PROVIDED RECORDS
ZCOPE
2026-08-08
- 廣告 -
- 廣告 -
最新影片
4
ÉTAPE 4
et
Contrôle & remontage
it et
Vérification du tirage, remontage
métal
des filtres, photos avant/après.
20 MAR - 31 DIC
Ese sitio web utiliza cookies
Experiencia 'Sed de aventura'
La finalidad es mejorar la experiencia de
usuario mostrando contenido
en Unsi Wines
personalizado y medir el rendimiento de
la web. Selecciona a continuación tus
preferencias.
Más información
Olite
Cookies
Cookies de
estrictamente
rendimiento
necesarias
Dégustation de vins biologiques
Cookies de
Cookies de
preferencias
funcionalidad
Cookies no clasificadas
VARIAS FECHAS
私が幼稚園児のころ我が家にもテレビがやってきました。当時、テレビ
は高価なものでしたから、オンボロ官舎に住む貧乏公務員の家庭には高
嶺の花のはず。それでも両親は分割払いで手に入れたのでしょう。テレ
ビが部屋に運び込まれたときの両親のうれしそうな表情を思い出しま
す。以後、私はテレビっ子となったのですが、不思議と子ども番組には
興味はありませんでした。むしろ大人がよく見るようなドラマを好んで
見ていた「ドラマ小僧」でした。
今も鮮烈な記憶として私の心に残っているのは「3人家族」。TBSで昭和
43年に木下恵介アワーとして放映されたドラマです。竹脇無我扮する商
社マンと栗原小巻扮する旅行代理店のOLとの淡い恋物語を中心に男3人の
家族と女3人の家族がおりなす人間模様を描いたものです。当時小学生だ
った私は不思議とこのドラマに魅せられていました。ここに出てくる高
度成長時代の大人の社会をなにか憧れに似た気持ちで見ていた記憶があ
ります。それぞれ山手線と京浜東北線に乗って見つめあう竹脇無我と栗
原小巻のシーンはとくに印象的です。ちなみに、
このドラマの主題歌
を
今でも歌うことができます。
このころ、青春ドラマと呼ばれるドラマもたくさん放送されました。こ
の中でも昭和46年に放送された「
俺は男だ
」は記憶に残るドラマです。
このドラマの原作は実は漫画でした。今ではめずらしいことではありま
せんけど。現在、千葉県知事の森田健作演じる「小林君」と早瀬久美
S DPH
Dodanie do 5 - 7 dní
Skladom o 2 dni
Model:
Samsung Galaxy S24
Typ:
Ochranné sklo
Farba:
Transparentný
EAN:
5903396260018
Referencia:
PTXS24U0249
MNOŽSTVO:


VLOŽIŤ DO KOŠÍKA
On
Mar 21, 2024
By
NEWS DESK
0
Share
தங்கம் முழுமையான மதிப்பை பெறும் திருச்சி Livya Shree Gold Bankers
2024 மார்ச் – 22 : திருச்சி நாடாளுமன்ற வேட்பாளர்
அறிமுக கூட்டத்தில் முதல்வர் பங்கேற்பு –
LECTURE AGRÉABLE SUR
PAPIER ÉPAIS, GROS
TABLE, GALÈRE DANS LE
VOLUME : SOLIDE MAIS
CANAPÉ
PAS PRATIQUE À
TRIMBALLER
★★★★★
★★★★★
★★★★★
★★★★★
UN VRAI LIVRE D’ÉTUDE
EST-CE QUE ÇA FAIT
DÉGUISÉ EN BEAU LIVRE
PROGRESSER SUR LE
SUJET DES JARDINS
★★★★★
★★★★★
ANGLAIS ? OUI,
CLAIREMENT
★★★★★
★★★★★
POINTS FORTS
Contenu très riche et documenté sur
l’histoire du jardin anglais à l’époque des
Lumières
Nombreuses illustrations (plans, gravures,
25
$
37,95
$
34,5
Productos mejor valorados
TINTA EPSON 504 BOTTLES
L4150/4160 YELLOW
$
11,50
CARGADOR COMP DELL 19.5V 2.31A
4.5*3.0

THE PROBLEM
Check each line of the material for "LIVRE". Copy the ones that have it.

WRITTEN SOLUTION
UN VRAI LIVRE D’ÉTUDE
DÉGUISÉ EN BEAU LIVRE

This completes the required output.